Да уж, если по его теории я – тот, кому можно доверять принятие решений, то место этой теории на свалке. Не знаю, существует ли завод по переработке токсичных идей, но по справедливости, столь любезной синьору да Монтефельтро, должен существовать.

– Ну а ты, дорогой, – поворачивается гость к Франческо, – отреагировал так, как только и мог отреагировать на человека с параметрами мистера Грина. Почему ты? Да потому что ты эту сферу лепишь, как пластилин, по вкусу. Какая-то врожденная особенность, видимо. Мутация...

Франческо покивал, хмыкнул...

– Скажи Пауле, мы вечером на чай заглянем. Потому что утром я улетаю. Иди домой, демиург, да?

– Ухожу, ухожу, ухожу... – смеется да Монтефельтро. – Ждем вас всех к чаю.

– Простите меня, господин Сфорца, – сказал мистер... непонятно кто, когда шаги в коридоре стихли. – Я думал, что в нашей компании idiot savant – это вы. Я признаю себя ослом.
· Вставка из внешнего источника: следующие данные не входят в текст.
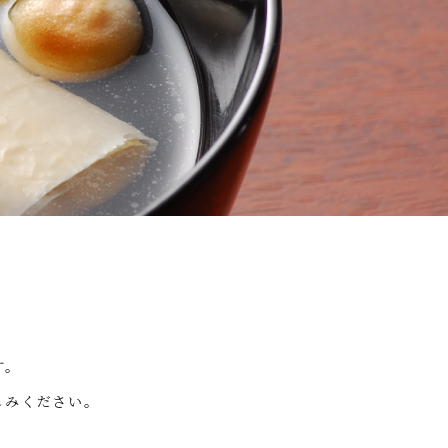
す。
しみください。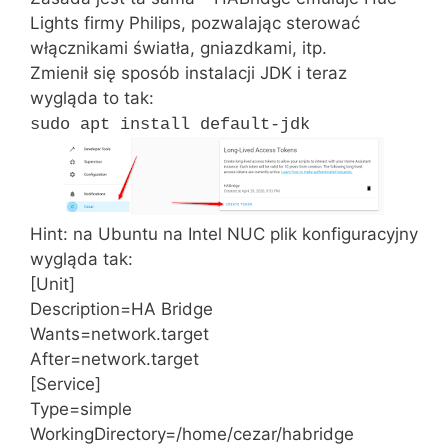
Lights firmy Philips, pozwalając sterować
włącznikami światła, gniazdkami, itp.
Zmienił się sposób instalacji JDK i teraz
wygląda to tak:
sudo apt install default-jdk
Hint: na Ubuntu na Intel NUC plik konfiguracyjny
wygląda tak:
[Unit]
Description=HA Bridge
Wants=network.target
After=network.target
[Service]
Type=simple
WorkingDirectory=/home/cezar/habridge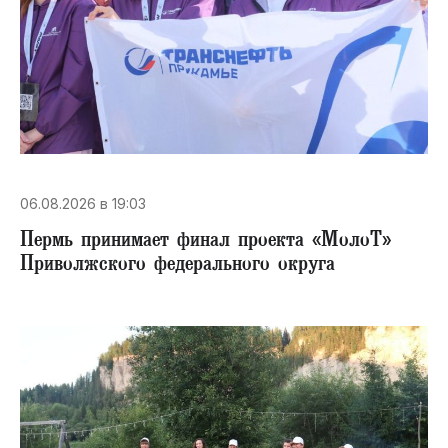
06.08.2026 в 19:03
Пермь принимает финал проекта «МолоТ»
Приволжского федерального округа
– Да нет же, ему просто нельзя позволять говорить больше двух фраз подряд. Всегда получается какой-то развесистый ужас, – пожимает плечами Франческо. – Доверять больше стоит фактам и мнению моей сестры, а не его объяснениям.

– Я вам верю... да и с произошедшим ваша версия согласуется лучше. Вы пожелали мне задачу моего уровня – ваше желание сбылось немедленно.

– Будете перевоспитывать?

– Буду молиться святым Симону и Иуде, покровителям безнадежных предприятий.
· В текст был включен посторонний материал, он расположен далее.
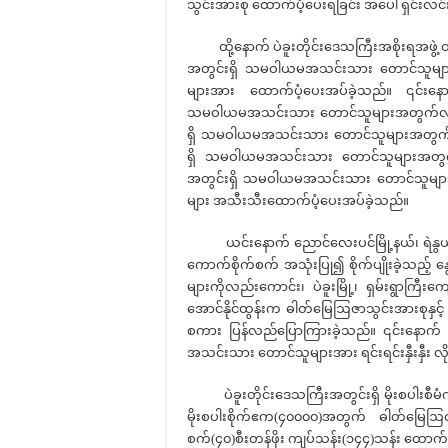
သွင်းအားစု ထောက်ပံ့ပေးရခြင်း အပေါ် ရှင်းလင
ထို့နောက် ပဲခူးတိုင်းဒေသကြီးအစိုးရအဖွဲ့ ဝန
အတွင်းရှိ သမဝါယမအသင်းသား‌ တောင်သူများ
များအား ထောက်ပံ့ပေးအပ်ခဲ့သည်။ ၎င်းနောက် 
သမဝါယမအသင်းသား‌ တောင်သူများအတွက်လည်းက
ရှိ သမဝါယမအသင်းသား‌ တောင်သူများအတွက်
ရှိ သမဝါယမအသင်းသား‌ တောင်သူများအတွက်
အတွင်းရှိ သမဝါယမအသင်းသား‌ တောင်သူများ
များ အသီးသီးထောက်ပံ့ပေးအပ်ခဲ့သည်။
ယင်းနောက် ညောင်လေးပင်မြို့နယ်၊ ရဲနွယ်စ
ကောက်စိုက်စက် အသုံးပြု၍ စိုက်ပျိုးခဲ့သည့် နွေ
များကိုလည်းကောင်း၊ ပဲခူးမြို့၊ ရှမ်းရွာက
အောင်နိုင်ထွန်းက ဓါတ်မြေဩဇာသွင်းအားစုနှင့
စကား ပြန်လည်ပြောကြားခဲ့သည်။ ၎င်းနောက
အသင်းသား တောင်သူများအား ရင်းရင်းနှီးနှီး
ပဲခူးတိုင်းဒေသကြီးအတွင်းရှိ မိုးစပါးစီမံက
မိုးစပါးစိုက်ဧက(၄၀၀၀၀)အတွက် ဓါတ်မြေဩဇ
စက်(၄၀)စီးတန်ဖိုး ကျပ်သန်း(၁၄၄)သန်း ထောက်ပ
– Если этот корсар куда-то влез, то предприятие, скорее всего, верное и прибыльное. А если кажется безнадежным, то только кажется. Он слишком дорожит своей репутацией абсолютно удачливого человека. Если бы я знал раньше, кто крутит музыку – не переживал бы ни минуты. – Господин Сфорца врет сам себе, врет и знает это. Он бы не переживал, только замуровав родственника на время кризиса в очень глубокую комфортабельную шахту. – И если он скажет вам, что три страховочных плана – это Господь, разум и добрая воля, во-первых, не верьте, во-вторых, напомните ему, что он повсеместно трещит о своем атеизме, так что планов было не больше двух, а учитывая его разум... всего-то один страховочный канат. Маловато для планеты, – улыбается Франческо. И вновь отряхивает руки.

– Спасибо. С удовольствием воспользуюсь.

– Скажите, а действительно, что, по-вашему, там думают о справедливости? – интересуется госпожа Сфорца.

– А ее там, сколько я могу судить, в гробу видали, – весело отвечает Эулалио. – В том самом, из которого кое-кто сбежал на третий день.